Non è facile dire che stiamo assecondando un sistema di cui ci lamentiamo, ma è così. Spesso però, alla base di questa arrendevolezza ci sono delle ragioni che non si posso trascurare, perché legate a uno stato di necessità. Piuttosto di non lavorare accettiamo impieghi che eludono l’Amministrazione finanziaria, peggiorando ancora di più la situazione. Tuttavia, non dovremmo dimenticarci che il fatto di sottomettersi alle attuali condizioni di lavoro significa costruire i presupposti che gettano le prossime generazioni in condizioni ancora peggiori delle nostre. E se vogliamo approcciarci all’argomento in modo egoistico, non dobbiamo dimenticare che le prossime generazioni sono quelle dei nostri figli.

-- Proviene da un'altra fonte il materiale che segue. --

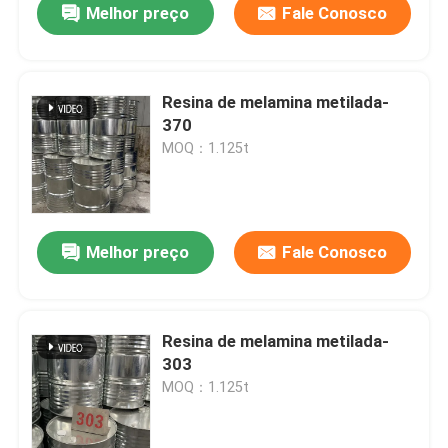
Melhor preço
Fale Conosco
Resina de melamina metilada-
370
MOQ：1.125t
Melhor preço
Fale Conosco
Resina de melamina metilada-
303
MOQ：1.125t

Aumentano sempre di più i lavoratori poveri
L’espressione lavoratori poveri, quasi ossimorica, in Italia rappresenta una realtà con radici profonde. Il 32% degli occupati è da considerarsi povero, e molti soggetti, per far fronte alle spese essenziali, che riguardano l’acquisto di beni primari, devono svolgere più di un lavoro. Gli stessi politici pronti sbandierare la Costituzione e a confezionare discorsi eloquenti nelle ricorrenze, quando parlano di rapporti economici si dimenticano dell’articolo 36 del nostro testo legislativo fondamentale. Il lavoratore ha diritto a una retribuzione proporzionata alla quantità e alla qualità del suo lavoro e in ogni caso sufficiente ad assicurare a sé e alla sua famiglia un’esistenza libera e dignitosa.

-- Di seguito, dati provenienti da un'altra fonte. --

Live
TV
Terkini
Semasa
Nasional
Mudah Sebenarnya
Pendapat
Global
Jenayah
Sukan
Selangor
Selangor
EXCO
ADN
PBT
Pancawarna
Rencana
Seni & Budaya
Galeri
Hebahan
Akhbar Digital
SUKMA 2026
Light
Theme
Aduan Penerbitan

Almeno, in passato, si poteva dire che lavorando si vendesse la vita ad ore. Noi giovani, nel 2022, possiamo solo affermare che il nostro tempo ha subito una svalutazione progressiva che ci ha portato non a vendere ma a regalare la vita ad ore. Gli stipendi che riceviamo non sono una controparte adeguata alle condizioni che siamo costretti a sopportare nel mondo del lavoro. Non possiamo rimanere inerti di fronte a un sistema che mortifica la nostra esistenza.